A handful of ‘greedy’ doctors were found to be charging their patients more than twice the official ‘Medicare Benefits Schedule’ (MBS) fee.

MBS is a listing of the services subsidised by the Australian government under its publicly funded universal health care insurance scheme known as Medicare.

In fact, only about 7% of all in-hospital medical services are billed at the higher rate, yet these bills account for almost 90% of all out-of-pocket costs for private hospital patients. Patients are also often not told of these costs in advance, stated the report.

Some doctors also charge ‘booking fees’ on top of procedure and consultation fees. These covert fees are not recoverable from private health insurance or Medicare which leaves patients to foot bills from their own pockets.

“The higher fees have nothing to do with the skill of the surgeon or the adequacy of the MBS. The small minority of specialists who charged more than twice the schedule fee are simply greedy,” said Grattan health programme director Stephen Duckett.

The report also debunked the myth that private hospitals are more efficient than public hospitals. In fact, patients stay 9% longer in private hospitals than public hospital patients with similar conditions. It was also found that private hospitals provide care that is of little or no value to the patient on a frequent basic compared to public hospitals.
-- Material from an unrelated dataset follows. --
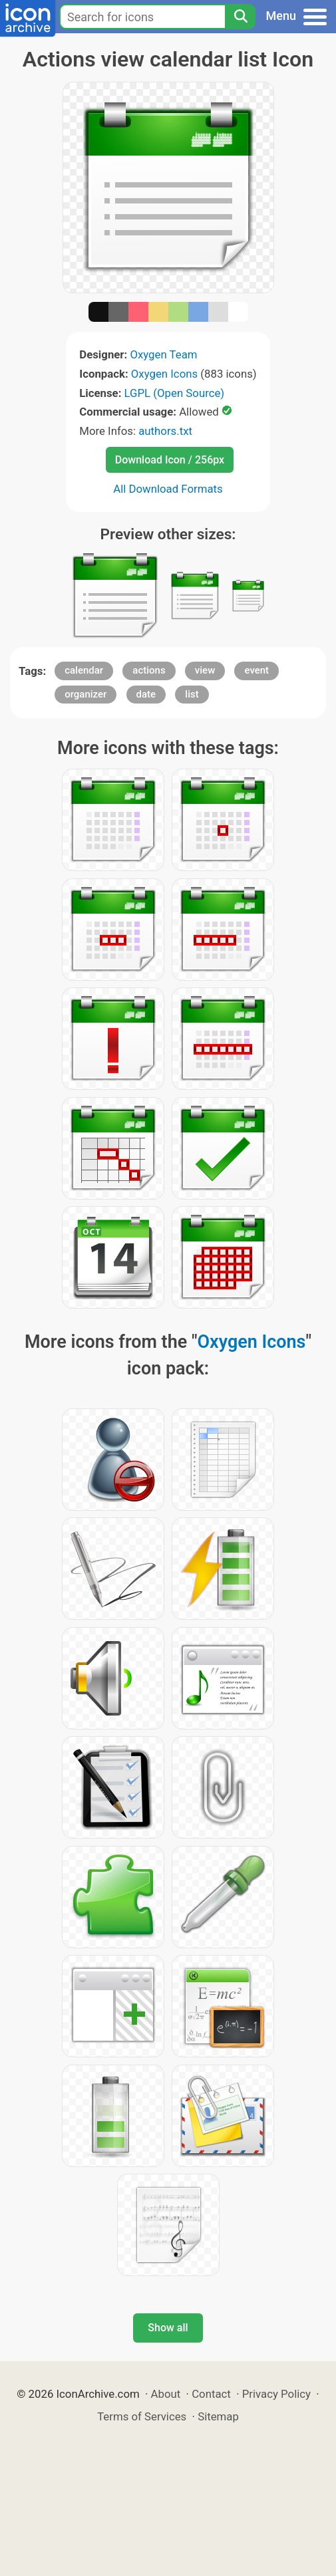  What do you see at coordinates (166, 2393) in the screenshot?
I see `About` at bounding box center [166, 2393].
Costs could be reduced by paying private hospitals for treating a patient rather than for keeping the patient longer, doing more tests, or ordering more drugs.

The total identified savings of about A$2bn ($1.85bn) each year could fund cuts in private health insurance premiums of 7-10%.

“Capturing these savings and passing them on to patients in the form of lower insurance premiums could save private health care in Australia. Patients would be the winners under this blueprint because their out-of-pocket medical costs and private health insurance premiums would be lower,” said Mr Duckett.